The second parameter of the constructor would need to be mapped with optionalValue filled, but I can't assume a default value for int as zero. If I try passing None or null, and coerce it as an object inside the quotation, it gives me zero as a value:

// ...
let prm = ProvidedParameter("b", typeof<int>, optionalValue = null)
// ...
let invoker (args : Expr list) =
    let b = Expr.Coerce(args.[1], typeof<obj>) // This returns zero instead of null

Expected behavior

I expect to have an optional parameter of a value type and have the option to know if the user didn't pass a value, without having to explicitly receive a default value.

Actual behavior

If I want to provide an optional parameter, I must explicitly pass a default value, and that value needs to be the same type of the parameter, so value types can not have a valid representation of "empty" or a way to know "if the user didn't provide a value".

Known workarounds

1. Make optional parameters of Option types. That would be a design that I would like to avoid since if I don't want to pass a value, I should just not be passing a parameter, or if I want to pass a value, I should not pass it as Some value, but simply as value.

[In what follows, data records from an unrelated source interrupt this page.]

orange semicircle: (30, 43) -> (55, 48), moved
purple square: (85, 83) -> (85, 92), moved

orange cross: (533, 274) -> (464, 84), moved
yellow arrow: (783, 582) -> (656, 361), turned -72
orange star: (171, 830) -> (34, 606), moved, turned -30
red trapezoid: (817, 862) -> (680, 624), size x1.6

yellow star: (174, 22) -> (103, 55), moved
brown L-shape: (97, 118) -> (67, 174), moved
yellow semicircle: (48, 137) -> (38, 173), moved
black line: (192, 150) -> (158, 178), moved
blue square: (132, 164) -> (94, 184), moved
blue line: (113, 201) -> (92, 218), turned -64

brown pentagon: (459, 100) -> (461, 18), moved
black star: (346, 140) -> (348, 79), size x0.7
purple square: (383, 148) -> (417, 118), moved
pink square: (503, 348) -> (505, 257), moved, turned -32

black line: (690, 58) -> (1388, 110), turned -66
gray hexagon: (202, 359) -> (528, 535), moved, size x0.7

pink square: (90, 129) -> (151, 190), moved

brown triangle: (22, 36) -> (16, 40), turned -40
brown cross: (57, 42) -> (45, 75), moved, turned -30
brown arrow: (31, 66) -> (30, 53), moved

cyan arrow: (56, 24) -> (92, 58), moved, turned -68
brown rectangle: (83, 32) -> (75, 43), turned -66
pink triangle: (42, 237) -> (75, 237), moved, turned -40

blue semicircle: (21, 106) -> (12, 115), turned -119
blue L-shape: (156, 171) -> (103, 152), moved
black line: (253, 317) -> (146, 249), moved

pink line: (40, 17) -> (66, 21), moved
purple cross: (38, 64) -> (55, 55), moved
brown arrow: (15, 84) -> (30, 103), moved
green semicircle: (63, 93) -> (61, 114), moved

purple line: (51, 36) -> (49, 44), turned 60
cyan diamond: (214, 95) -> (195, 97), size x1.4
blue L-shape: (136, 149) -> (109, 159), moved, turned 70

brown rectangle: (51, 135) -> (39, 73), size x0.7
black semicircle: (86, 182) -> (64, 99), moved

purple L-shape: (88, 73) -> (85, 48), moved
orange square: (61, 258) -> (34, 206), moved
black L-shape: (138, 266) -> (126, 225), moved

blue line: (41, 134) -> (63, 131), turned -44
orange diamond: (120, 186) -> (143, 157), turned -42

2. Make constructor overloads. This is the thing I am trying at the moment. However, that could become hard to manage if I have a provided type with a lot of optional properties.

Tarmil commented 5 years ago

The reason for this is that the TP generates C#-style optionals, ie the equivalent of this:

new(a: int, [<Optional; DefaultParameterValue 0>] b: int)

aka this in C#:

MyClass(int a, int b = 0)

and not F#-style optionals, ie the equivalent of this:

new(a: int, ?b: int)
ivelten commented 5 years ago

Yes, I figured it out, @Tarmil. I just ended an implementation of a combination function to generate overloads for optional parameters. It's working well, even with a lot of overloads. I guess this will not be an issue, since in theory, optional parameters seems to be compiled into method overloads at the IL.